Peluncuran panduan tersebut digelar di Kementerian Dalam Negeri, Jakarta, Senin, 11 Mei 2026. Kegiatan ini dilakukan bersama oleh Komisi Pemberantasan Korupsi, Menteri Pendidikan Dasar dan Menengah, Wakil Menteri Dalam Negeri, serta Wakil Ketua KPK RI.
Dalam kegiatan itu, Rudy Susmanto menerima secara simbolis Panduan Pendidikan Antikorupsi bersama sejumlah perwakilan kepala daerah lainnya. Turut mendampingi, Sekretaris Daerah dan Inspektur Kabupaten Bogor.
Rudy menilai pendidikan antikorupsi menjadi investasi penting dalam membentuk karakter generasi muda yang unggul dan berintegritas. Menurutnya, nilai kejujuran, disiplin, dan tanggung jawab harus ditanamkan sejak dini melalui dunia pendidikan.
“Apresiasi setinggi-tingginya atas diluncurkannya Panduan dan Bahan Ajar Pendidikan Antikorupsi sebagai upaya membangun budaya antikorupsi sejak dini demi mewujudkan Indonesia Emas 2045 dan masa depan tanpa korupsi,” ujar Rudy.
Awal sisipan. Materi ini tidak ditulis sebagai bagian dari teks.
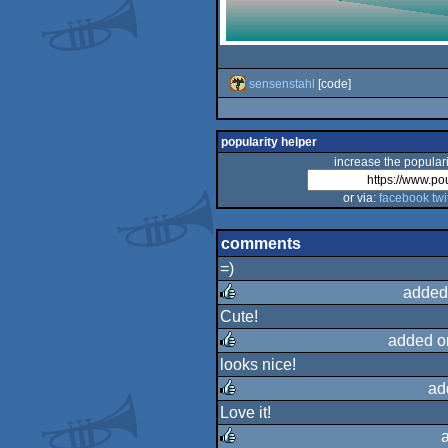
sensenstahl
[code]
popularity helper
increase the populari
or via:
facebook
twi
comments
=)
added
Cute!
rulez
added o
looks nice!
rulez
ad
Love it!
rulez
Ia menegaskan, Pemerintah Kabupaten Bogor mendukung penuh langkah tersebut karena pembangunan sumber daya manusia menjadi kunci menciptakan generasi yang mampu menjaga integritas dalam kehidupan berbangsa dan bernegara.
Sementara itu, Ketua Komisi Pemberantasan Korupsi, Setyo Budiyanto mengatakan, peluncuran panduan ini menjadi bagian penting dalam membangun budaya integritas di lingkungan pendidikan.
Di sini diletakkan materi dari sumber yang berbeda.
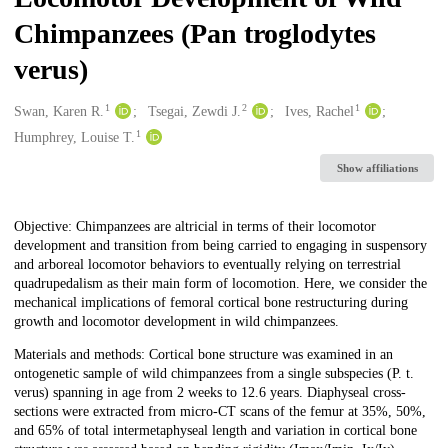
Chimpanzees (Pan troglodytes
verus)
1
2
1
Creators
Swan, Karen R.
Tsegai, Zewdi J.
Ives, Rachel
1
Humphrey, Louise T.
Show affiliations
Description
Objective: Chimpanzees are altricial in terms of their locomotor
development and transition from being carried to engaging in suspensory
and arboreal locomotor behaviors to eventually relying on terrestrial
quadrupedalism as their main form of locomotion. Here, we consider the
mechanical implications of femoral cortical bone restructuring during
growth and locomotor development in wild chimpanzees.
Materials and methods: Cortical bone structure was examined in an
ontogenetic sample of wild chimpanzees from a single subspecies (P. t.
verus) spanning in age from 2 weeks to 12.6 years. Diaphyseal cross-
sections were extracted from micro-CT scans of the femur at 35%, 50%,
and 65% of total intermetaphyseal length and variation in cortical bone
“Kami meyakini bahwa pemberantasan korupsi tidak cukup hanya melalui penindakan, tetapi harus dimulai dari pendidikan karakter di ruang-ruang kelas,” jelas Setyo.
Menurutnya, melalui panduan tersebut pemerintah ingin memastikan nilai kejujuran, tanggung jawab, disiplin, menjaga amanah, hingga budaya antikorupsi dapat diajarkan secara terstruktur dan seragam di seluruh Indonesia.
“Harapannya generasi muda kita tumbuh menjadi generasi yang berintegritas dan mampu mewujudkan Indonesia Emas 2045 yang bersih dari korupsi,” pungkasnya.